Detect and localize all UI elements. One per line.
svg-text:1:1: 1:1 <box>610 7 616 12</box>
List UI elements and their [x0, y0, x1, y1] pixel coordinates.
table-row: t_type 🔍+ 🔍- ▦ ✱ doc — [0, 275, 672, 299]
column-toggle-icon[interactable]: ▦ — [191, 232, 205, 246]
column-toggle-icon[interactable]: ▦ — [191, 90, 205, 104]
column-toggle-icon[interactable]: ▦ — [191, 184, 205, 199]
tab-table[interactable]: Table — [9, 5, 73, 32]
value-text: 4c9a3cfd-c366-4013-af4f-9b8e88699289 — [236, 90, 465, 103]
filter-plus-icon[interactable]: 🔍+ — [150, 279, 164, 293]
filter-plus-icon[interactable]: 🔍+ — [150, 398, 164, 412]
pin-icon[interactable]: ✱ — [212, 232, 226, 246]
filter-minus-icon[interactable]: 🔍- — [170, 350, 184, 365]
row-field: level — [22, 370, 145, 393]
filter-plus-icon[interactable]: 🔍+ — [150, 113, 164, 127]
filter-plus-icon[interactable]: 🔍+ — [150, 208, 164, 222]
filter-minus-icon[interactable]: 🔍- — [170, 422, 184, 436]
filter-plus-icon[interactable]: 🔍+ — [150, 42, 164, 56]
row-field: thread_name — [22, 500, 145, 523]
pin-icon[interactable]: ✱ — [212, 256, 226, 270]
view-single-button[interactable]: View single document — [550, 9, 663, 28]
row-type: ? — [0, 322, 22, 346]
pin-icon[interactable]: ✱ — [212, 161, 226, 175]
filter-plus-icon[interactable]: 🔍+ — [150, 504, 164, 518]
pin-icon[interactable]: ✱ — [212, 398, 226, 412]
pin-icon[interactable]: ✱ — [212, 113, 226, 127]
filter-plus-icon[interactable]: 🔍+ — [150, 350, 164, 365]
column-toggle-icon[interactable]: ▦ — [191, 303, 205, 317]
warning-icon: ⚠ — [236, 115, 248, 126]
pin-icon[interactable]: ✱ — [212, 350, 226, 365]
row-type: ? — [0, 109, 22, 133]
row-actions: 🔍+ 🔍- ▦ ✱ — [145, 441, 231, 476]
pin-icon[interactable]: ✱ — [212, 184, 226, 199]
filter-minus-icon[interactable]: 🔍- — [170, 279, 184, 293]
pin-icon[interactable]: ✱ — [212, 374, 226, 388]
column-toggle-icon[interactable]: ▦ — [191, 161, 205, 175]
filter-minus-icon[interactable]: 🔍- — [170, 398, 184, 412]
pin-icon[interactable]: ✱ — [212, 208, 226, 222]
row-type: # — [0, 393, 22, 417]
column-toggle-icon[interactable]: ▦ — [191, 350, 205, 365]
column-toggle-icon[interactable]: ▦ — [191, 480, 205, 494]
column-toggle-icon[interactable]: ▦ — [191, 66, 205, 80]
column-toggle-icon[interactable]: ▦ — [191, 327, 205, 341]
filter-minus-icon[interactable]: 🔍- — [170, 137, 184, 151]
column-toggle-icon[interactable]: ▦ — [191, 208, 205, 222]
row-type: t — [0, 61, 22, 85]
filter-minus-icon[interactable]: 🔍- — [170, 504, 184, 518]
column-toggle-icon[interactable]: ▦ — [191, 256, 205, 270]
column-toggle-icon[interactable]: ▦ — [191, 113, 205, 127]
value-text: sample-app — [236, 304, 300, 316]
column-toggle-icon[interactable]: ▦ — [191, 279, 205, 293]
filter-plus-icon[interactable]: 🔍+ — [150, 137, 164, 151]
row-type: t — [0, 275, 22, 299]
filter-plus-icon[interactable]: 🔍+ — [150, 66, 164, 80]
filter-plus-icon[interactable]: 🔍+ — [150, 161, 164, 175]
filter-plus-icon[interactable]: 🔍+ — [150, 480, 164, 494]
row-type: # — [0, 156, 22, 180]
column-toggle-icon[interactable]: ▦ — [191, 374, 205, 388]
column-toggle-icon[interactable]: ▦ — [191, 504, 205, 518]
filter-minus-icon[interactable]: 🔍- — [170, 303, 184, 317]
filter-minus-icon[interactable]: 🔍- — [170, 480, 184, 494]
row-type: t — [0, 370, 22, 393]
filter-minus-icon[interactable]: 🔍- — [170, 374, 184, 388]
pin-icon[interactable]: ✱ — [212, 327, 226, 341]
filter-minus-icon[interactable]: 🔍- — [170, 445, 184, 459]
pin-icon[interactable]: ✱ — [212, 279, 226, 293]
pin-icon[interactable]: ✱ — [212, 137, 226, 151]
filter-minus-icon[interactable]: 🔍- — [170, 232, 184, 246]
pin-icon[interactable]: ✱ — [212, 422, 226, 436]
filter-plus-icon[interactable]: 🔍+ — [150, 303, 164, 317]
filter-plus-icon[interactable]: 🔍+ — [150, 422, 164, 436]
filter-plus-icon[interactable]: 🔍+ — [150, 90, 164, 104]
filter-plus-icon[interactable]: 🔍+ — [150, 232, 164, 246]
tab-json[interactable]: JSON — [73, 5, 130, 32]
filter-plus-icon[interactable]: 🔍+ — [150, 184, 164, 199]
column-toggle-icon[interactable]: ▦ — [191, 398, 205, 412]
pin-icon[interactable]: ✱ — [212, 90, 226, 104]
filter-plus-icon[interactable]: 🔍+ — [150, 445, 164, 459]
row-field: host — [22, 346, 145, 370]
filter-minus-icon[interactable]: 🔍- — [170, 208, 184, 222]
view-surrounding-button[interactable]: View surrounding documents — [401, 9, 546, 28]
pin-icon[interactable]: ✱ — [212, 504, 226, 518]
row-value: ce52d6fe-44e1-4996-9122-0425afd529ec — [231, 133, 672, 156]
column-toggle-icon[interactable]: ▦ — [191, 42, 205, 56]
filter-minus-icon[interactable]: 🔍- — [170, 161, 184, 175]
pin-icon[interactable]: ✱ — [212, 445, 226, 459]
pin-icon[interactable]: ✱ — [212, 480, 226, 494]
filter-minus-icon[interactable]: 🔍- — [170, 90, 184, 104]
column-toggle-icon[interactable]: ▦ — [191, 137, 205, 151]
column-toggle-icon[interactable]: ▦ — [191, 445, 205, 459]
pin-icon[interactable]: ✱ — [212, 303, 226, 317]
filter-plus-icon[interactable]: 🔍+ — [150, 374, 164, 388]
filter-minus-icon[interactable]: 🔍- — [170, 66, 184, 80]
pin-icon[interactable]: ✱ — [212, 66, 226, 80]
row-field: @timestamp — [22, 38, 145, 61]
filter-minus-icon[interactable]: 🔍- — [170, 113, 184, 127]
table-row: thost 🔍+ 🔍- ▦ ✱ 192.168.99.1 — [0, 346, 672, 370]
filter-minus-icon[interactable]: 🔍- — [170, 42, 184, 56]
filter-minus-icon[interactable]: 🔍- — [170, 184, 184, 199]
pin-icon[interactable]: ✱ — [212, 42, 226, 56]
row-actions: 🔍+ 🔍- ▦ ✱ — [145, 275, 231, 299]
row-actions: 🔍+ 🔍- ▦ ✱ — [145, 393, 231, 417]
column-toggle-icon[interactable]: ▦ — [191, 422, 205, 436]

Assignment: State how many lines in the material include the string "View". Nothing other than the number is wanted.

Answer for this exercise: 2